It’s when Gwen’s grown-up, 43-year-old, soon-to-be-divorced son, quaintly named Vernon, visits for the first time, that the balance of power shifts, and the desperation of loneliness and old age come shuddering to the fore of Stella’s life.

She has nourished the “worms of meanness” and finds herself “too greedy to spare Gwen even a scrap of the repast which has come to her so late in life”.

This is one of the most powerful stories in the collection, a story that thrums with the effects of a life lived on the margins, a small, too-small life, and the excoriating effects of that existence.

The title story of the collection, The Mistress’s Dog, is another powerful piece, again centred on the effects of ageing, but its protagon- ist, Nola, is caught in an entirely different web. She finds herself looking after her late husband’s mistress’ dog, an ailing, wheezing dog clinging to life, long after her husband and the mistress have died.

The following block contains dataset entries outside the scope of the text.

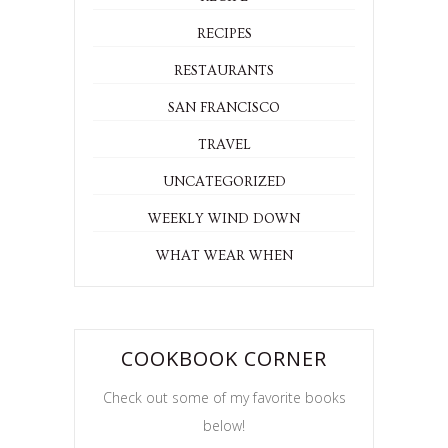
RECIPES
RESTAURANTS
SAN FRANCISCO
TRAVEL
UNCATEGORIZED
WEEKLY WIND DOWN
WHAT WEAR WHEN
COOKBOOK CORNER
Check out some of my favorite books
below!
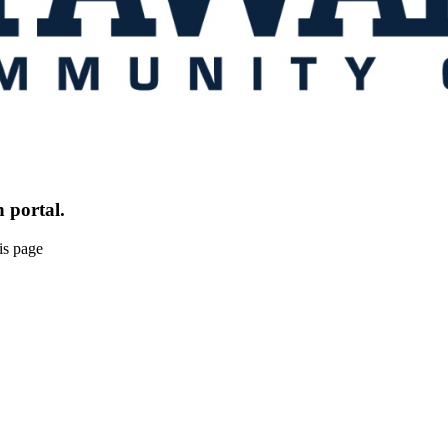
 portal.
is page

In this story, the dog becomes metaphor and vehicle for all sorts of unanswered questions Nola has about her life and the way she has allowed it to simply “happen” to her, to the point that she finds herself living her last days in the presence of a vivid reminder of her late husband’s infidelities and failings. It’s a startling gem of a story, and received the Thomas Pringle Award in 2008.

In other stories relationships also form a centre focus and are dissected with needlepoints of finesse. In The Wheels of God we are introduced to a triangle – Sue, visiting Ina, the mother of her dead lover, Glenda.

Sue is bringing Sello, the child she and Glenda adopted, to meet the grandmother he has not seen. It’s a story that circulates and loops back through time, and time heals, even if the repairs remain somewhat jagged around the edges.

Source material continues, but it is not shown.